I've actually come to the conclusion that the public isn't listening to the pundit chatter at all anymore. We saw no surge after Iowa, Hillary didn't implode in New Hampshire, it turns out that Giuliani wasn't a serious contender after all, Romney's win in Michigan is forgotten, Florida meant nothing, then it meant everything, now it means nothing again.

It actually looks like people are voting for their own reasons and ignoring most of the nonsense.

Conceptually, there are four possible outcomes on the Democratic side:

a) Clinton has a big night
b) Clinton narrowly ahead
c) Obama narrowly ahead
d) Obama has a big night

d) and c) result in an Obama nomination, the first sooner, the second later. With c), Clinton would fight to the next set of primaries, but likely be blown out thereafter.

a) is possible, and might act as a mirrot image of c). Obama would likely not concede, but would need something game changing to overcome Clinton's momentum.

On the basis of recent polls, b) is possibly the current conventional wisdom - Clinton leads on the votes cast, the delegate math is the delegate math, the pundits get to argue about whether early ballots favored Clinton and late deciding voters Obama. Both players vow to continue.

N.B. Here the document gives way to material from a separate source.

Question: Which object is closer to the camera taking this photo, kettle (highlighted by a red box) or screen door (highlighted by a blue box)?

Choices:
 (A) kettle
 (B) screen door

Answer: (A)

Believe it or not, b) may be the best outcome for Democrats. The continued energy in the primary campaign contrasts with the fretful dissipation of the Republican race. McCain is loved by a few, tolerated by many, and loathed by large numbers of Republicans - and the continued uncertainty over the Democrats' nominee means they still don't know yet who to train their fire on.

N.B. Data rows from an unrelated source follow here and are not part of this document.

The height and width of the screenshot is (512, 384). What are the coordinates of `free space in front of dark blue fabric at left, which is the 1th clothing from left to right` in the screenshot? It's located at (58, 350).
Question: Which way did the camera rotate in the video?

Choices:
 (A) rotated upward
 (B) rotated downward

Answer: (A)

I'd go along with Andrew's interpretation, with two quibbles.

I do think that Obama has more 'outs' than Clinton, and I'd worry that b) has the potential to turn into a war of attrition, and raise the focus on superdelegates. The line between 'competitive and energising' and 'bloody fight' is easily crossed.

Essentially, I think that Hillary needs to win big in order to win cleanly, because if it goes on to the later rounds, she suffers most from 'winning ugly'. Obama has the underdog's advantage in this regard: I think he can nickel-and-dime delegates out of the later primaries in a way that that Clinton campaign can't. Some of this is down to the perceived imbalance of pledged superdelegates, some of it's the establishment/outsider thing.

A lot depends on the mo', though, and it's going to be interesting to see how the two candidates divvy up their time between now and Saturday. Louisiana's a long way from Washington State, but there's a lot of symbolism in going down to NOLA.

What's Gore doing in the chart? He was never a declared candidate so the decision to remove him from the questions was a bit arbitrary. But it does mean that the pollsters' question changed. The Gore preferences had to go somewhere; and it looks like they went to Obama. Fair enough, as he's the stronger candidate on climate change. Edwards voters should have gone for Hillary on policy grounds but it looks as if they've gone instead for Obama on character, and perhaps the sense that he's more likely to get his second-best policies through.


Comments closed February 18, 2008.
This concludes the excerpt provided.